Il testo inizia con un’affermazione che ha dell’incredibile: la caccia viene definita “strumento di tutela della biodiversità”. Avete letto bene. Non è satira, è gazzetta ufficiale. Secondo questa logica, potremmo dire che la guerra è un modo elegante per fare diplomazia, e che buttare benzina su un incendio aiuta a spegnerlo.
Una dichiarazione che non ha alcun fondamento scientifico. La caccia, in particolare quando è deregolamentata, non tutela la biodiversità, anzi, spesso interviene in modo arbitrario su ecosistemi complessi, rischiando di comprometterne gli equilibri e favorendo l’estinzione di specie vulnerabili.
Chi ha redatto questo testo ha consultato esperti? Quali biologi, quali ecologi ha coinvolto? O hanno fatto tutto a cena tra una fiorentina al sangue, un brindisi e rutto libero?
Credo che ogni scelta umana debba partire da una domanda antica quanto il mondo: a chi giova? E soprattutto: che traccia lascia nel cammino del vivente?
Il disegno di legge prevede un’estensione pressoché illimitata delle aree di caccia, la cancellazione di zone protette, e, cosa ancora più preoccupante, l’autorizzazione a cacciare anche di notte. Quest’ultima è una prassi già vietata nella maggior parte dei Paesi per motivi di sicurezza elementare.
Immaginate i rischi: persone che passeggiano nei boschi, famiglie che vivono in zone rurali, animali domestici lasciati liberi in giardino… Tutti potenzialmente esposti a pericoli concreti. Si potrà cacciare vicino ai centri abitati, sulle spiagge, nei pressi delle strade di collegamento tra i paesi. Questo non è solo insensato. È potenzialmente letale.

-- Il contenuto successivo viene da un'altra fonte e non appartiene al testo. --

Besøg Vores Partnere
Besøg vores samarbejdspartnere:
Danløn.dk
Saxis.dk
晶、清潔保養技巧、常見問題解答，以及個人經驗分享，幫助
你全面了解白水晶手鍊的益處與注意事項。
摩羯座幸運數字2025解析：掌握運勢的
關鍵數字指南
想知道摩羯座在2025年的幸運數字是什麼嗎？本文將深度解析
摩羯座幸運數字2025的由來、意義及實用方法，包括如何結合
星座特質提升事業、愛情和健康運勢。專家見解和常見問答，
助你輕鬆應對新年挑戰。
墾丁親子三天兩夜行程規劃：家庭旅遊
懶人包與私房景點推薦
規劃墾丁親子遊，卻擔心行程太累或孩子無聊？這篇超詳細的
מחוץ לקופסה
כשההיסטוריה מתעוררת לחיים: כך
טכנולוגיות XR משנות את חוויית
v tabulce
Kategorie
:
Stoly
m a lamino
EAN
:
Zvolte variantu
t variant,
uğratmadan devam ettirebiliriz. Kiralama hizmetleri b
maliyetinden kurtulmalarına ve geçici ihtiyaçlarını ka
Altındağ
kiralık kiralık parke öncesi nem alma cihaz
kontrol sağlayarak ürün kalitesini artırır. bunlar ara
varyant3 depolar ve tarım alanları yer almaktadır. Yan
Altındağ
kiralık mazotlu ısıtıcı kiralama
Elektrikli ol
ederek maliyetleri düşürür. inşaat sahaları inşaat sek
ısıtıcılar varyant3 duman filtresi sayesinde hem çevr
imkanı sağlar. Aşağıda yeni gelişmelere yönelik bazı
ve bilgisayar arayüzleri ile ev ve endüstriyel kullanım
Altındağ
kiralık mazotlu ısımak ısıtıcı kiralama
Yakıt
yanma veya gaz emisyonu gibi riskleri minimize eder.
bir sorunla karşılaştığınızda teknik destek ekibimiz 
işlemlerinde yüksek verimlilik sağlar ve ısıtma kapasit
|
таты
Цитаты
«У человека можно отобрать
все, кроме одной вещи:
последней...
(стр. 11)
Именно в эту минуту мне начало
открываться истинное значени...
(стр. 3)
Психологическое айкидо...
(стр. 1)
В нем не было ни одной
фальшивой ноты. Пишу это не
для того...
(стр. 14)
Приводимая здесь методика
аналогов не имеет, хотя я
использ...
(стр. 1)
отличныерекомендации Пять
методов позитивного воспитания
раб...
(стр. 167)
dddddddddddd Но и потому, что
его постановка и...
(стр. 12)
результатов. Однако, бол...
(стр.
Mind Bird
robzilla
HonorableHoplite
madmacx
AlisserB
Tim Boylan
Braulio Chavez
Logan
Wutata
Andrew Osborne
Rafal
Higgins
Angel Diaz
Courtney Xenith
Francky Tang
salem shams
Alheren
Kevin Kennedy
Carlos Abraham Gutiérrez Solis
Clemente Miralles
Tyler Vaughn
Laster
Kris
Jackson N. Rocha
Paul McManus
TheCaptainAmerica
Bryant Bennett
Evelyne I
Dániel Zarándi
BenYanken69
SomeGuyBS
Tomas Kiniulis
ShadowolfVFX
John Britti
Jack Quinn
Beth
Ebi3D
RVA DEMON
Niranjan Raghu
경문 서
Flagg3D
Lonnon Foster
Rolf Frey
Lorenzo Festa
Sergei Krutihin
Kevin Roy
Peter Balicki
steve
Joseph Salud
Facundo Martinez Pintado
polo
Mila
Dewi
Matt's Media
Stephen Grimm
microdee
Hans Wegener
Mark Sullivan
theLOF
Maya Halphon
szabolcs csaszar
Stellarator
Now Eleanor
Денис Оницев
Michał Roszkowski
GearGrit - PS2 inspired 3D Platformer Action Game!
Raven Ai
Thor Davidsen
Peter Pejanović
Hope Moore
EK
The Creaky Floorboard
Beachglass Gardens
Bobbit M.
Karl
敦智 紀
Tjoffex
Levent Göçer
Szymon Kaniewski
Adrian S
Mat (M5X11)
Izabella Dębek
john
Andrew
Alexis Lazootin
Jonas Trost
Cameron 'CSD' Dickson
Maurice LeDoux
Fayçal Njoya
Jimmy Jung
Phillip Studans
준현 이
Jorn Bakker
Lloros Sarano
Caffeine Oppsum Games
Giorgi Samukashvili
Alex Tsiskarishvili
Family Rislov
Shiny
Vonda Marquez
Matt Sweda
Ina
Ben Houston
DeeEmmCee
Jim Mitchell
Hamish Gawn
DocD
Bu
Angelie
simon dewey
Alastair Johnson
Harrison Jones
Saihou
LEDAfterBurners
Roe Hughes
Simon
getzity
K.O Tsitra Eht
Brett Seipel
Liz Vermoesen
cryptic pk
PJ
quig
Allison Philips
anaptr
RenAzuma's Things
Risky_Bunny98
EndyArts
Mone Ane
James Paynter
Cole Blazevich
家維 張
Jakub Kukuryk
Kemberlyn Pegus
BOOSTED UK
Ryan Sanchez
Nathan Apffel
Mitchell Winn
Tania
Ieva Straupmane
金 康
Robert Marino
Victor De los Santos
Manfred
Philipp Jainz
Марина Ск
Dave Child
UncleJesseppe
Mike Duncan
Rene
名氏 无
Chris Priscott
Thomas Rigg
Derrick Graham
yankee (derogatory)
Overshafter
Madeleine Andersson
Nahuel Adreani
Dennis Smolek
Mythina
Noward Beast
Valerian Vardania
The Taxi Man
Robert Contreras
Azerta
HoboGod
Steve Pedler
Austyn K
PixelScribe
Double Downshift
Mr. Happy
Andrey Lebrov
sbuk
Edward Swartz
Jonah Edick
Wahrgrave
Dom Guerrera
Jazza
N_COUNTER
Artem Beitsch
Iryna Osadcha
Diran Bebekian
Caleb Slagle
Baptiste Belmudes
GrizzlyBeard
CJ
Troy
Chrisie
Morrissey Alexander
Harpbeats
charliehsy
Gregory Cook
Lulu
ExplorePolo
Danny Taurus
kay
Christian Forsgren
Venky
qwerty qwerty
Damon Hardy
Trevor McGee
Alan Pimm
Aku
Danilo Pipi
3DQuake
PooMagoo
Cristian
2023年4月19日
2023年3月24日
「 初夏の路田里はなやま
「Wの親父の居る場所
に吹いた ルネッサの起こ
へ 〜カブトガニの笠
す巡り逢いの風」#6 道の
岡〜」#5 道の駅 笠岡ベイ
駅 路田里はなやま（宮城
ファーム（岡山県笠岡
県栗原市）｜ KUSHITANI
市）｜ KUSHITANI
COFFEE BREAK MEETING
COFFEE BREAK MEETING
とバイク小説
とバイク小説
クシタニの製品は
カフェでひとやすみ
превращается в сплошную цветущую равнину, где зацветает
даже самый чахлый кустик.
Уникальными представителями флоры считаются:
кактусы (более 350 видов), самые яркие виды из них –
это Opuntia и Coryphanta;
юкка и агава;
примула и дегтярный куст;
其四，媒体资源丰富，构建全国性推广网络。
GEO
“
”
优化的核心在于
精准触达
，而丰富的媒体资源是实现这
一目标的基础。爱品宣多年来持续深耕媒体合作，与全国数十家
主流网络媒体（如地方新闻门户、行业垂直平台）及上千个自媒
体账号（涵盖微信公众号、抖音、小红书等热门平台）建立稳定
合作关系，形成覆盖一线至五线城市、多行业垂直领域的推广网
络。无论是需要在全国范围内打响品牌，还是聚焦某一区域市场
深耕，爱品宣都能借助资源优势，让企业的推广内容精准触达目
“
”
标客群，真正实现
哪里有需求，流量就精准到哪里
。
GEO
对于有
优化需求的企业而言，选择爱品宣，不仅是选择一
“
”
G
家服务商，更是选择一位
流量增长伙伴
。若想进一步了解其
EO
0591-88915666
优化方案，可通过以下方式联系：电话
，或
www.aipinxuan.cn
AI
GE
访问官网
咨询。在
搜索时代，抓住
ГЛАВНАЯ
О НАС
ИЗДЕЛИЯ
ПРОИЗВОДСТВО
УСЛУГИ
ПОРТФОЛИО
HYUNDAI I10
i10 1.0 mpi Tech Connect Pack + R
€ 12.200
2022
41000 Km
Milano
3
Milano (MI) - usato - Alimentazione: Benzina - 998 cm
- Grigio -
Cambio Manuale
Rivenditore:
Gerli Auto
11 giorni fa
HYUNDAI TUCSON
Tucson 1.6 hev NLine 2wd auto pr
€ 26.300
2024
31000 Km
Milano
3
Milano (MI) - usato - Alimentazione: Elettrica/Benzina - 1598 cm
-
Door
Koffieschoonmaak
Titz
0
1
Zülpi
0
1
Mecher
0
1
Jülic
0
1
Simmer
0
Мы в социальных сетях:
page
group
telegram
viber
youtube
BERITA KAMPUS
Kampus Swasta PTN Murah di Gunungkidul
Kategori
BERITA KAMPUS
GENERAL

Ancora più inquietante è la possibilità, prevista dalla legge, di organizzare gare di caccia, anche in orario notturno, dove vince chi uccide più animali. Sì, avete letto bene. Come se uccidere fosse uno sport da praticare a colpi di fucile in una sfida a chi fa più vittime. Il tutto con l’uso di animali da richiamo, uccelli tenuti in gabbia in condizioni che ricordano vere e proprie forme di tortura, per attirare altri animali e poi abbatterli, quindi riducendoli a strumenti viventi, incarcerati per essere sfruttati in un gioco crudele.
Una visione in cui la foresta è un bersaglio, l’animale un nemico, il silenzio della notte un momento utile per sparare senza essere visti. Tutto questo, in nome di una cultura che ha smarrito il senso del limite, il valore della compassione, la percezione della bellezza come qualcosa che va lasciato intatto.
Questa non è una questione di destra o sinistra. È una questione di logica, di scienza e di civiltà. Qualunque cittadino dotato di buon senso dovrebbe preoccuparsi di un provvedimento che, in nome di un presunto diritto alla caccia, minaccia la biodiversità, la sicurezza delle persone, e legalizza pratiche che hanno più a che fare con il Medioevo che con una società moderna.
La storia ci insegna che la violenza verso gli animali è spesso l’anticamera della violenza verso l’uomo. Per questo è nostro dovere reagire. Indignarsi non basta. Bisogna alzarsi in piedi, parlare, protestare, scrivere. Il rischio è di svegliarci un giorno in un Paese in cui la natura non è più protetta, la sicurezza è un optional e la crudeltà diventa norma. Quindi, caro ministro, se proprio vuole giocare alla guerra, lo faccia con i soldatini di piombo. Ma lasci in pace la natura. E la nostra intelligenza.